Their voices overlapped in my head, growing louder and louder until I wanted to scream. “Why didn’t you try harder?” “Why are you such a failure?” *“You were never enough.”

“No,” I whispered. “It wasn’t like that. It wasn’t real.”

But was that true? Was I just lying to myself? Had it always been like this?

I kept walking, dragging the sword behind me. Its weight felt heavier now, as though it knew I didn’t deserve to wield it.

My reflection caught my eye in a puddle at my feet. My hair, once dark, was now nearly silver, streaked with white. My eyes—if they could still be called mine—were something out of a nightmare. The right was a golden clock, its gears spinning endlessly, mocking me with their precision. The left was no better, its star-shaped pupil and crescent iris devoid of any humanity.

Lifeless. That’s what I looked like.

I stared at the reflection for a moment before turning away. It didn’t matter.

I think about those times sometimes. Playing games, watching anime, reading manga and light novels. I didn’t have much back then, but at least I had those.

Now? I have nothing. Not even a moment of rest.

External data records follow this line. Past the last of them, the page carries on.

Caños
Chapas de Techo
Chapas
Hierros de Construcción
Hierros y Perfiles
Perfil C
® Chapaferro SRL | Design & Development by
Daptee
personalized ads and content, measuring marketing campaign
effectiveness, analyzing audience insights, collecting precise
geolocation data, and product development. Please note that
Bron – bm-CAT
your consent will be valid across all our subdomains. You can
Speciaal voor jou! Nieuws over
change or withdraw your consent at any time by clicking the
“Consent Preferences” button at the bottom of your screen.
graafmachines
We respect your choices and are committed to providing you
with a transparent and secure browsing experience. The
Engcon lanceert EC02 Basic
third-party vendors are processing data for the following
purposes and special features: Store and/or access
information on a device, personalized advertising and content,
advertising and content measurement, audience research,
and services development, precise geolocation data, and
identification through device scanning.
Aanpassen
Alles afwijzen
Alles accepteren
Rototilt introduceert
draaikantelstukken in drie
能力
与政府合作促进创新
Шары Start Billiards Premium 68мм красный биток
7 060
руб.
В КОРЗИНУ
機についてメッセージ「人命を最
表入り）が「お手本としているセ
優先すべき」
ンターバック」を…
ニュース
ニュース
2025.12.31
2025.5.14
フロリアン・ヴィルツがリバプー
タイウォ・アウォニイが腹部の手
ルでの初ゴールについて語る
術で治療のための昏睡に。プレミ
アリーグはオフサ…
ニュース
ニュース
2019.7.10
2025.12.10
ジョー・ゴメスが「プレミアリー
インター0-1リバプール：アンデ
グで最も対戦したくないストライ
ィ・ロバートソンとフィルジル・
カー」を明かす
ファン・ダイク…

The rain poured harder as I left the forest, the sky opening up like it wanted to drown the world. I pulled my hood down, letting the water soak my hair, my face. I tilted my head back and looked at the clouds.

“How cruel,” I said, my voice hollow.

The rain washed away the blood and dirt on my face, but it couldn’t touch the stains inside.

I thought about Sans.

He was my favorite character, back when I still played games. Lazy, sarcastic, always exhausted. I used to love him because he made me laugh, but now...

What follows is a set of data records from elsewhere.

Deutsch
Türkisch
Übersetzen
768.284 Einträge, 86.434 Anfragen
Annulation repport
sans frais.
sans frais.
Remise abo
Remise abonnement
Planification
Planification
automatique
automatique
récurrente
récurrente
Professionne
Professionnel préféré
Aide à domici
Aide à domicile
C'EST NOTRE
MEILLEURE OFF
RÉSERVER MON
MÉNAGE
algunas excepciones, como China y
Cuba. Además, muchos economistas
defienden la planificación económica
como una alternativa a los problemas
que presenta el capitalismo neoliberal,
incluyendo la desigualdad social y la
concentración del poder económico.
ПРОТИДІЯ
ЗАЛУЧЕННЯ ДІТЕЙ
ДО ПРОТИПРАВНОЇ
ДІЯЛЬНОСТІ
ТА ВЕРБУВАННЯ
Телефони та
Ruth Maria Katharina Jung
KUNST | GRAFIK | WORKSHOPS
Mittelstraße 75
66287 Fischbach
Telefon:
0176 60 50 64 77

Now I think I understood him.

I used to think his laziness was funny, but maybe it was just easier to pretend he didn’t care. Maybe it was easier to give up than to keep fighting.

“Heh,”I chuckled .

The sound was strange, almost foreign, like it didn’t belong to me. I touched my face, surprised to feel wetness on my cheeks.

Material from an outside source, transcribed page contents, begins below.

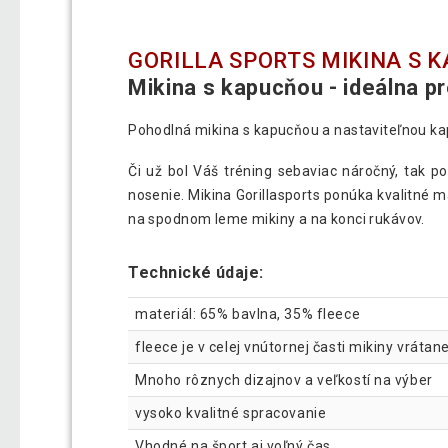
GORILLA SPORTS MIKINA S 
Mikina s kapucňou - ideálna pr
Pohodlná mikina s kapucňou a nastaviteľnou k
Či už bol Váš tréning sebaviac náročný, tak p
nosenie. Mikina Gorillasports ponúka kvalitné m
na spodnom leme mikiny a na konci rukávov.
Technické údaje:
materiál: 65% bavlna, 35% fleece
fleece je v celej vnútornej časti mikiny vrátan
Mnoho rôznych dizajnov a veľkostí na výber
vysoko kvalitné spracovanie
Vhodné na šport aj voľný čas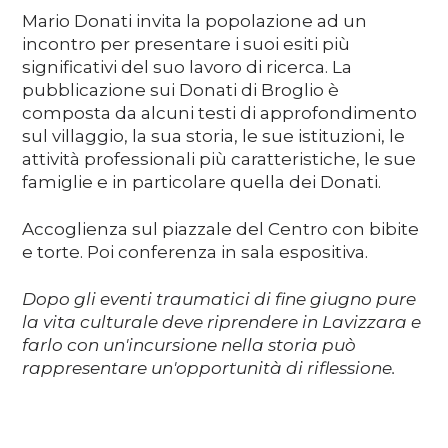
Mario Donati invita la popolazione ad un
incontro per presentare i suoi esiti più
significativi del suo lavoro di ricerca. La
pubblicazione sui Donati di Broglio è
composta da alcuni testi di approfondimento
sul villaggio, la sua storia, le sue istituzioni, le
attività professionali più caratteristiche, le sue
famiglie e in particolare quella dei Donati.
Accoglienza sul piazzale del Centro con bibite
e torte. Poi conferenza in sala espositiva.
Dopo gli eventi traumatici di fine giugno pure
la vita culturale deve riprendere in Lavizzara e
farlo con un'incursione nella storia può
rappresentare un'opportunità di riflessione.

“Tears in the rain,” I muttered. “How poetic.”

I laughed again, but it broke into a sob halfway through. The tears kept falling, mixing with the rain, until I couldn’t tell where one ended and the other began.

I remembered the disease.

The doctors called it something complicated, but all I needed to know was that it was killing me. Slowly, painfully, and inevitably.

Eighteen years. That’s all I had.

I used to fight it.

I used to dream about miracles, about finding a cure or defying the odds. But after a year, I stopped.

I accepted it.

So why?

Why am I still here?

I felt something fall.

A drop of rain, or maybe a tear. It hit the ground with a soft plip, lost in the symphony of the storm.

I touched my face, my fingers brushing against my damp cheeks.

“I’m crying,” I whispered.

I didn’t even know why.

The rain kept falling, and so did the tears.